7. Member States and the EC will discuss what additional steps are necessary “to draw all the consequences from Achmea in relation to the intra-EU application of the Energy Charter Treaty.”

The wording of this last commitment is somewhat vague, but clearly the intention is to do whatever needs to be done in order to apply the principles in the Declarations to intra-EU ECT arbitrations.

Because the question of Achmea‘s applicability to the ECT is being considered in the Novenergia II appeal, and perhaps in recognition of the Vattenfall counter-arguments above, two additional Declarations (one by Finland, Luxembourg, Malta, Slovenia and Sweden and another by Hungary) omit the main Declaration’s conclusions about, and commitments with regard to, the ECT. Hungary’s Declaration goes so far as to state that in that Member State’s opinion, Achmea does not apply to ECT claims.

Is intra-EU arbitration dead?

By the Declarations, the Member States have fallen in line with the EC. The intention is to bring all existing intra-EU investor-state arbitrations to an end by the end of 2019, and prevent any new intra-EU arbitrations. By tackling not only the arbitrations but the treaties themselves, and “informing” tribunals and investors that arbitrations cannot be commenced or continue, Member States intend a comprehensive extermination of intra-EU arbitration.

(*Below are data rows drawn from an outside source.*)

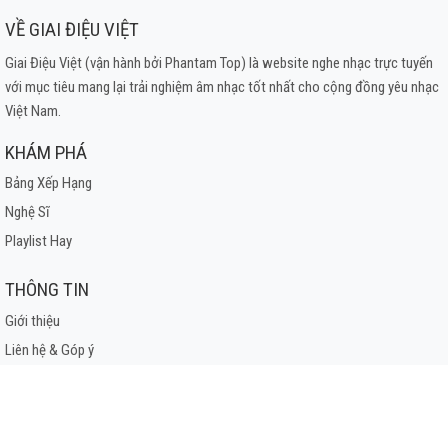
VỀ GIAI ĐIỆU VIỆT
Giai Điệu Việt (vận hành bởi Phantam Top) là website nghe nhạc trực tuyến
với mục tiêu mang lại trải nghiệm âm nhạc tốt nhất cho cộng đồng yêu nhạc
Việt Nam.
KHÁM PHÁ
Bảng Xếp Hạng
Nghệ Sĩ
Playlist Hay
THÔNG TIN
Giới thiệu
Liên hệ & Góp ý
Điều khoản sử dụng
Chính sách bảo mật
Bản quyền & DMCA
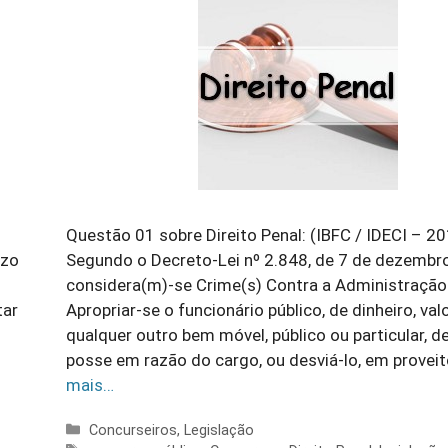
Questão 01 sobre Direito Penal: (IBFC / IDECI – 2
azo
Segundo o Decreto-Lei nº 2.848, de 7 de dezembr
considera(m)-se Crime(s) Contra a Administração P
tar
Apropriar-se o funcionário público, de dinheiro, val
qualquer outro bem móvel, público ou particular, d
posse em razão do cargo, ou desviá-lo, em provei
mais…
Categorias
Concurseiros
,
Legislação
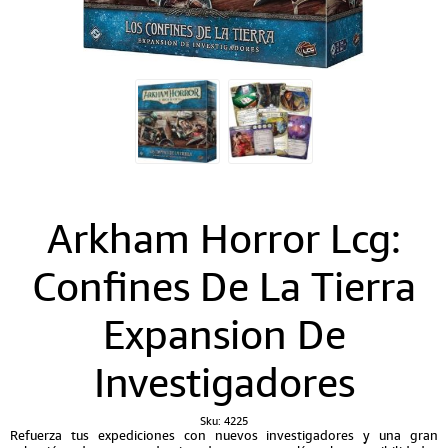
Arkham Horror Lcg:
Confines De La Tierra
Expansion De
Investigadores
Sku:
4225
Refuerza tus expediciones con nuevos investigadores y una gran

In this regard, the Declarations consider that sunset and grandfathering clauses found in intra-EU BITs (by which the treaty’s protections and right to bring claims survive termination for a period of time) are inapplicable. This might be challenged by investors either as a matter of the interpretation and application of the treaties, or on the basis of a denial of access to justice (protected under the EU’s Charter of Fundamental Rights). However, it may be that the instrument of termination will include a provision whereby the signatory states amended/delete the sunset clauses first and then terminate the relevant treaty.

The one possible survivor could be ECT arbitrations, clinging on by the thread of the Novenergia II appeal and the “minority” Declarations. But it would be a brave person who would gamble on the CJEU not extending its Achmea reasoning to the ECT. Perhaps the time for obituaries is not yet nigh, but the headstone is already being carved.